In theory, if you configure your buffer size so you are reading a few
bytes more than the disk block, the operations with the file system
can be extremely inefficient (i.e. if you configured your buffer to
read 4100 bytes at a time, each read would require 2 block reads by
the file system). If the blocks are already in cache, then you wind up
paying the price of RAM -> L3/L2 cache latency. If you are unlucky and
the blocks are not in cache yet, the you pay the price of the
disk->RAM latency as well.

This is why you see most buffers sized as a power of 2, and generally
larger than (or equal to) the disk block size. This means that one of
your stream reads could result in multiple disk block reads - but
those reads will always use a full block - no wasted reads.

Ensuring this also typically results in other performance friendly parameters affecting both reading and subsequent processing: data bus width alignment, DMA alignment, memory cache line alignment, whole number of virtual memory pages.

Why is it that FileInputStream read is slower with bigger array

TL;DR The performance drop is caused by memory allocation, not by file reading issues.

A typical benchmarking problem: you benchmark one thing, but actually measure another.

First of all, when I rewrote the sample code using RandomAccessFile, FileChannel and ByteBuffer.allocateDirect, the threshold has disappeared. File reading performance became roughly the same for 128K and 1M buffer.

Unlike direct ByteBuffer I/O FileInputStream.read cannot load data directly into Java byte array. It needs to get data into some native buffer first, and then copy it to Java using JNI SetByteArrayRegion function.

So we have to look at the native implementation of FileInputStream.read. It comes down to the following piece of code in io_util.c:

    if (len == 0) {
        return 0;
    } else if (len > BUF_SIZE) {
        buf = malloc(len);
        if (buf == NULL) {
            JNU_ThrowOutOfMemoryError(env, NULL);
            return 0;
        }
    } else {
        buf = stackBuf;
    }

Here BUF_SIZE == 8192. If the buffer is larger than this reserved stack area, a temporary buffer is allocated by malloc. On Windows malloc is usually implemented via HeapAlloc WINAPI call.

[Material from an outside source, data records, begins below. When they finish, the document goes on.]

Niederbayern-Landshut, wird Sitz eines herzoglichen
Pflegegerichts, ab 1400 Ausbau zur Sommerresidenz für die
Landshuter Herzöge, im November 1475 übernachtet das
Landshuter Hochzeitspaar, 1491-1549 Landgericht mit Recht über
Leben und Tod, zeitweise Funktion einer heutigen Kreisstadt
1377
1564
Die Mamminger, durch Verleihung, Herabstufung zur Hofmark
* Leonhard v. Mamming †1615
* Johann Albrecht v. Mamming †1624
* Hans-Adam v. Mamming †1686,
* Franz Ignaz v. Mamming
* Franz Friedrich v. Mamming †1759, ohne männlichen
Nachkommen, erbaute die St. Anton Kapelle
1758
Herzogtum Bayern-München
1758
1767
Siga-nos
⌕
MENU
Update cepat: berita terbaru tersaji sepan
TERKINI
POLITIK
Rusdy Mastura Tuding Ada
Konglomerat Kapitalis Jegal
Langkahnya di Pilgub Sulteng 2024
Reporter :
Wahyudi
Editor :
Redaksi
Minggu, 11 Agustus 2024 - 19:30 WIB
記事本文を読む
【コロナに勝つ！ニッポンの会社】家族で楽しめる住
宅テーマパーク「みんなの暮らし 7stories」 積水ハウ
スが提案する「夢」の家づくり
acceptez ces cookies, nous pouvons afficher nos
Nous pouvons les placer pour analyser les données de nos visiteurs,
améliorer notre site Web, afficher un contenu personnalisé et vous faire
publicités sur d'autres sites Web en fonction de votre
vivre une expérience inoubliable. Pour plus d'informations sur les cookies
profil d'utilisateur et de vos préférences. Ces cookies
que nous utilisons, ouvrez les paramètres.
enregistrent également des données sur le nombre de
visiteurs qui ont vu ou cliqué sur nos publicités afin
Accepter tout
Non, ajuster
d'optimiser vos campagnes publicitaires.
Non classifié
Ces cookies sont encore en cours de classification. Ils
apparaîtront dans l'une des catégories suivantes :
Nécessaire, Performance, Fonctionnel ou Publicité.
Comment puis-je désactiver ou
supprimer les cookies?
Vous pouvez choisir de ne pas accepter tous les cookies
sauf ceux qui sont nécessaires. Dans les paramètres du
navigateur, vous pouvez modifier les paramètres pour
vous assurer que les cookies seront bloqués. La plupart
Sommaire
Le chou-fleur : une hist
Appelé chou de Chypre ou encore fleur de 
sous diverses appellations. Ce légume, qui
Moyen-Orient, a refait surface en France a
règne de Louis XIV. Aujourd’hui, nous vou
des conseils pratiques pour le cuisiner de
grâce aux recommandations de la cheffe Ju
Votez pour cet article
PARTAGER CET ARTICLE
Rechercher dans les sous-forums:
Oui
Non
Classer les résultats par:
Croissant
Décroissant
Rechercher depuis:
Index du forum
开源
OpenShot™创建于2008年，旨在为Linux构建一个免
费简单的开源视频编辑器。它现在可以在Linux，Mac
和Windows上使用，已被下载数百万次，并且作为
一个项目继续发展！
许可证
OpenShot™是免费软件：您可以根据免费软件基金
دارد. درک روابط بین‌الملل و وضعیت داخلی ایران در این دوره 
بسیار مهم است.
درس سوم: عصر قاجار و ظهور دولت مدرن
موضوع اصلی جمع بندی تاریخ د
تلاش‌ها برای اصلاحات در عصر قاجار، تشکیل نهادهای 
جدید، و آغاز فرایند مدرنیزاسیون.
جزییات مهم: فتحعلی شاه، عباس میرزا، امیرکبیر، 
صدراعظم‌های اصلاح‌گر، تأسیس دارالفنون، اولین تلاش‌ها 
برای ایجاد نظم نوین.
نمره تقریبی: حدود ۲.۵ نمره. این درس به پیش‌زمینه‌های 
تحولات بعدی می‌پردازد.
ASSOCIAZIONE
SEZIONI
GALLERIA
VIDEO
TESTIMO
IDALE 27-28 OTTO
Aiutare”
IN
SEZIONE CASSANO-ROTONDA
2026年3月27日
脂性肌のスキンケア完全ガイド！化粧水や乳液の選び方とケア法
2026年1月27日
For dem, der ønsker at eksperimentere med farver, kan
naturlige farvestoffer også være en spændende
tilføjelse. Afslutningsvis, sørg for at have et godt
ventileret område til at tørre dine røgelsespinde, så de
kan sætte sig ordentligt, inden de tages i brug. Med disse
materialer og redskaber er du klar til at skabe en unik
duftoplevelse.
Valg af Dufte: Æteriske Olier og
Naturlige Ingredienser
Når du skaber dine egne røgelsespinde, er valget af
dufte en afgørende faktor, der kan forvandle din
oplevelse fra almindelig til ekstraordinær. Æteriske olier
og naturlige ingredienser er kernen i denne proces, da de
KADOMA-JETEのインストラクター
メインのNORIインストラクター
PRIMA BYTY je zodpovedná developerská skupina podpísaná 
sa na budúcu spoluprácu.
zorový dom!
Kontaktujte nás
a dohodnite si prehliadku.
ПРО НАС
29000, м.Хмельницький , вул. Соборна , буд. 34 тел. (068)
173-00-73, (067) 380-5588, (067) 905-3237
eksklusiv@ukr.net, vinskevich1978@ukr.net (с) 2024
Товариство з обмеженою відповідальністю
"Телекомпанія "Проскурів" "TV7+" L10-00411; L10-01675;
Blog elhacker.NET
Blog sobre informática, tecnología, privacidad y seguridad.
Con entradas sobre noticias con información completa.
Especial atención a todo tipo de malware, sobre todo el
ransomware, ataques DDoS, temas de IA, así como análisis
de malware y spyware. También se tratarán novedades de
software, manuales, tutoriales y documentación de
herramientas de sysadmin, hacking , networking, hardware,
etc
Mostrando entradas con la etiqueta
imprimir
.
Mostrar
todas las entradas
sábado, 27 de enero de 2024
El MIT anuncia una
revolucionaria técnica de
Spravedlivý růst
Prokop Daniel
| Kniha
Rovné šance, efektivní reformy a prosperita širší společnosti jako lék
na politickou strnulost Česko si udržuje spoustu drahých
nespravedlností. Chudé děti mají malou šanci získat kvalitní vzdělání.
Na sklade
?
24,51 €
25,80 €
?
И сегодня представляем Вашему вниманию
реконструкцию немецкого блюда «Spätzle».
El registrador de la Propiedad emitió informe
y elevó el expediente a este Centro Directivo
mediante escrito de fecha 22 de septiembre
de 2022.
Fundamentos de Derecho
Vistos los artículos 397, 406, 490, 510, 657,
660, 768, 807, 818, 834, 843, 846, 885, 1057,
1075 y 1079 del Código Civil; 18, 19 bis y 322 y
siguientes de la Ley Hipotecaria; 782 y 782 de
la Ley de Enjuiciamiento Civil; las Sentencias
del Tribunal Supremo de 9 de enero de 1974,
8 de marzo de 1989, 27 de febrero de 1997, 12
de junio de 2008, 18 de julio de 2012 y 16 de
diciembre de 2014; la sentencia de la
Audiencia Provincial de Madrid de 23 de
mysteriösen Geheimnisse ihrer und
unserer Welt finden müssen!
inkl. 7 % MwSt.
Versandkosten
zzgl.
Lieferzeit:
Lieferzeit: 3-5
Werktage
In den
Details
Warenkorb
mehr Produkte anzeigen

Next, I measured the performance of HeapAlloc + HeapFree calls alone without file I/O. The results were interesting:

     128K:    5 μs
     256K:   10 μs
     384K:   15 μs
     512K:   20 μs
     640K:   25 μs
     768K:   29 μs
     896K:   33 μs
    1024K:  316 μs  <-- almost 10x leap
    1152K:  356 μs
    1280K:  399 μs
    1408K:  436 μs
    1536K:  474 μs
    1664K:  511 μs
    1792K:  553 μs
    1920K:  592 μs
    2048K:  628 μs

As you can see, the performance of OS memory allocation drastically changes at 1MB boundary. This can be explained by different allocation algorithms used for small chunks and for large chunks.

UPDATE

The documentation for HeapCreate confirms the idea about specific allocation strategy for blocks larger than 1MB (see dwMaximumSize description).

Also, the largest memory block that can be allocated from the heap is slightly less than 512 KB for a 32-bit process and slightly less than 1,024 KB for a 64-bit process.

...

Requests to allocate memory blocks larger than the limit for a fixed-size heap do not automatically fail; instead, the system calls the VirtualAlloc function to obtain the memory that is needed for large blocks.

Optimal Buffer size for read-process-write

See what Microsoft has to say about IO size: http://technet.microsoft.com/en-us/library/cc938632.aspx. Basically, they say you should probably do IO in 64K blocks.

On *NIX platforms, struct stat has a st_blksize member which says what should be a minimal IO block size.